▶ [Material provided]
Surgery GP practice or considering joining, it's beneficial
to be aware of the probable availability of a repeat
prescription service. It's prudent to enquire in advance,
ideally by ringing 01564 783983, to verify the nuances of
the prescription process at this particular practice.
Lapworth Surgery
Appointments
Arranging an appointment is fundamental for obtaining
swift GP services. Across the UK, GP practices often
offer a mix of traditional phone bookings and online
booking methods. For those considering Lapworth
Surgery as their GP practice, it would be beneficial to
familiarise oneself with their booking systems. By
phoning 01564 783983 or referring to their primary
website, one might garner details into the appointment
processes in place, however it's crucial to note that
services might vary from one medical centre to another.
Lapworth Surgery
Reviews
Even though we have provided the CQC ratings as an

▶ [Problem] Write out the full set of records exactly as given.

▶ [Reply to the task]
Surgery GP practice or considering joining, it's beneficial
to be aware of the probable availability of a repeat
prescription service. It's prudent to enquire in advance,
ideally by ringing 01564 783983, to verify the nuances of
the prescription process at this particular practice.
Lapworth Surgery
Appointments
Arranging an appointment is fundamental for obtaining
swift GP services. Across the UK, GP practices often
offer a mix of traditional phone bookings and online
booking methods. For those considering Lapworth
Surgery as their GP practice, it would be beneficial to
familiarise oneself with their booking systems. By
phoning 01564 783983 or referring to their primary
website, one might garner details into the appointment
processes in place, however it's crucial to note that
services might vary from one medical centre to another.
Lapworth Surgery
Reviews
Even though we have provided the CQC ratings as an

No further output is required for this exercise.